Your task ->
Give the entries again exactly. Skip the pictures.

+++ Data for analysis +++

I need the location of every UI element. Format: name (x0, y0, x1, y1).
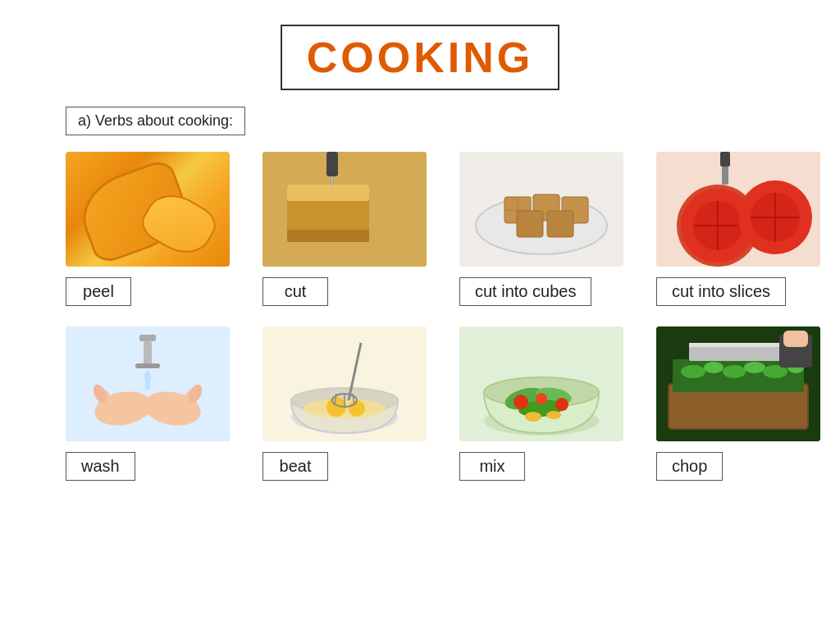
cut-into-cubes-image (459, 152, 623, 267)
svg-rect-31 (139, 335, 156, 341)
cut-into-slices-image (656, 152, 820, 267)
row-2-images (66, 326, 807, 448)
svg-rect-4 (287, 230, 369, 242)
cut-into-cubes-image-cell (459, 152, 640, 273)
mix-label: mix (479, 457, 504, 475)
svg-rect-7 (326, 152, 338, 176)
cut-into-slices-image-cell (656, 152, 837, 273)
peel-image (66, 152, 230, 267)
svg-rect-20 (720, 152, 730, 167)
cut-image (262, 152, 427, 267)
subtitle-box: a) Verbs about cooking: (66, 107, 245, 135)
beat-label: beat (280, 457, 312, 475)
cut-into-cubes-label: cut into cubes (475, 282, 576, 300)
cut-into-slices-label-box: cut into slices (656, 277, 786, 306)
svg-point-35 (145, 381, 150, 390)
peel-image-cell (66, 152, 246, 273)
cut-image-cell (262, 152, 443, 273)
svg-point-68 (681, 365, 705, 378)
mix-image (459, 326, 623, 441)
wash-label-box: wash (66, 452, 135, 481)
cut-label-box: cut (262, 277, 328, 306)
beat-label-cell: beat (262, 452, 443, 481)
mix-label-cell: mix (459, 452, 640, 481)
wash-image-cell (66, 326, 246, 448)
page: COOKING a) Verbs about cooking: (0, 0, 840, 630)
cut-into-slices-label: cut into slices (672, 282, 770, 300)
peel-label-cell: peel (66, 277, 246, 306)
row-1-labels: peel cut cut into cubes cut into slices (66, 277, 807, 322)
beat-label-box: beat (262, 452, 328, 481)
cut-label-cell: cut (262, 277, 443, 306)
wash-label-cell: wash (66, 452, 246, 481)
svg-rect-32 (144, 341, 152, 366)
wash-label: wash (81, 457, 120, 475)
svg-point-60 (555, 398, 568, 411)
svg-rect-2 (287, 185, 369, 201)
svg-rect-75 (689, 343, 788, 347)
svg-rect-15 (547, 211, 573, 237)
row-1-images (66, 152, 807, 273)
wash-image (66, 326, 230, 441)
svg-rect-3 (287, 213, 369, 230)
beat-image (262, 326, 427, 441)
peel-label-box: peel (66, 277, 131, 306)
svg-rect-14 (517, 211, 543, 237)
svg-point-70 (723, 365, 746, 378)
svg-point-63 (546, 411, 561, 419)
svg-point-71 (744, 362, 765, 373)
svg-point-62 (525, 412, 541, 422)
chop-label: chop (672, 457, 707, 475)
svg-rect-77 (783, 331, 808, 347)
peel-label: peel (83, 282, 114, 300)
page-title: COOKING (307, 33, 533, 82)
svg-point-59 (514, 395, 528, 409)
cut-into-slices-label-cell: cut into slices (656, 277, 837, 306)
beat-image-cell (262, 326, 443, 448)
chop-image (656, 326, 820, 441)
mix-label-box: mix (459, 452, 525, 481)
title-box: COOKING (281, 25, 559, 90)
mix-image-cell (459, 326, 640, 448)
svg-rect-33 (135, 363, 160, 368)
svg-point-61 (536, 393, 547, 404)
cut-into-cubes-label-box: cut into cubes (459, 277, 591, 306)
title-container: COOKING (33, 25, 807, 90)
chop-image-cell (656, 326, 837, 448)
cut-label: cut (285, 282, 307, 300)
chop-label-cell: chop (656, 452, 837, 481)
subtitle-text: a) Verbs about cooking: (78, 112, 233, 129)
row-2-labels: wash beat mix chop (66, 452, 807, 497)
cut-into-cubes-label-cell: cut into cubes (459, 277, 640, 306)
svg-point-69 (704, 362, 724, 373)
chop-label-box: chop (656, 452, 723, 481)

+++

Response to the exercise ->
I need the location of every UI element. Format: name (x0, y0, x1, y1).
cut-into-cubes-image (459, 152, 623, 267)
svg-rect-31 (139, 335, 156, 341)
cut-into-slices-image (656, 152, 820, 267)
row-2-images (66, 326, 807, 448)
svg-rect-4 (287, 230, 369, 242)
cut-into-cubes-image-cell (459, 152, 640, 273)
mix-label: mix (479, 457, 504, 475)
svg-rect-7 (326, 152, 338, 176)
cut-into-slices-image-cell (656, 152, 837, 273)
peel-image (66, 152, 230, 267)
svg-rect-20 (720, 152, 730, 167)
cut-image (262, 152, 427, 267)
subtitle-box: a) Verbs about cooking: (66, 107, 245, 135)
beat-label: beat (280, 457, 312, 475)
cut-into-cubes-label: cut into cubes (475, 282, 576, 300)
cut-into-slices-label-box: cut into slices (656, 277, 786, 306)
svg-point-35 (145, 381, 150, 390)
peel-image-cell (66, 152, 246, 273)
cut-image-cell (262, 152, 443, 273)
svg-point-68 (681, 365, 705, 378)
mix-image (459, 326, 623, 441)
wash-label-box: wash (66, 452, 135, 481)
cut-label-box: cut (262, 277, 328, 306)
beat-label-cell: beat (262, 452, 443, 481)
mix-label-cell: mix (459, 452, 640, 481)
wash-image-cell (66, 326, 246, 448)
page: COOKING a) Verbs about cooking: (0, 0, 840, 630)
cut-into-slices-label: cut into slices (672, 282, 770, 300)
peel-label-cell: peel (66, 277, 246, 306)
row-1-labels: peel cut cut into cubes cut into slices (66, 277, 807, 322)
beat-label-box: beat (262, 452, 328, 481)
cut-label-cell: cut (262, 277, 443, 306)
wash-label-cell: wash (66, 452, 246, 481)
svg-rect-32 (144, 341, 152, 366)
wash-label: wash (81, 457, 120, 475)
svg-point-60 (555, 398, 568, 411)
svg-rect-2 (287, 185, 369, 201)
svg-rect-75 (689, 343, 788, 347)
svg-rect-15 (547, 211, 573, 237)
row-1-images (66, 152, 807, 273)
wash-image (66, 326, 230, 441)
svg-rect-3 (287, 213, 369, 230)
beat-image (262, 326, 427, 441)
peel-label-box: peel (66, 277, 131, 306)
svg-rect-14 (517, 211, 543, 237)
svg-point-70 (723, 365, 746, 378)
svg-point-63 (546, 411, 561, 419)
svg-point-71 (744, 362, 765, 373)
svg-point-62 (525, 412, 541, 422)
chop-label: chop (672, 457, 707, 475)
svg-rect-77 (783, 331, 808, 347)
peel-label: peel (83, 282, 114, 300)
page-title: COOKING (307, 33, 533, 82)
svg-point-59 (514, 395, 528, 409)
cut-into-slices-label-cell: cut into slices (656, 277, 837, 306)
beat-image-cell (262, 326, 443, 448)
chop-image (656, 326, 820, 441)
mix-label-box: mix (459, 452, 525, 481)
title-box: COOKING (281, 25, 559, 90)
mix-image-cell (459, 326, 640, 448)
svg-rect-33 (135, 363, 160, 368)
svg-point-61 (536, 393, 547, 404)
cut-into-cubes-label-box: cut into cubes (459, 277, 591, 306)
title-container: COOKING (33, 25, 807, 90)
chop-image-cell (656, 326, 837, 448)
cut-label: cut (285, 282, 307, 300)
chop-label-cell: chop (656, 452, 837, 481)
subtitle-text: a) Verbs about cooking: (78, 112, 233, 129)
row-2-labels: wash beat mix chop (66, 452, 807, 497)
cut-into-cubes-label-cell: cut into cubes (459, 277, 640, 306)
svg-point-69 (704, 362, 724, 373)
chop-label-box: chop (656, 452, 723, 481)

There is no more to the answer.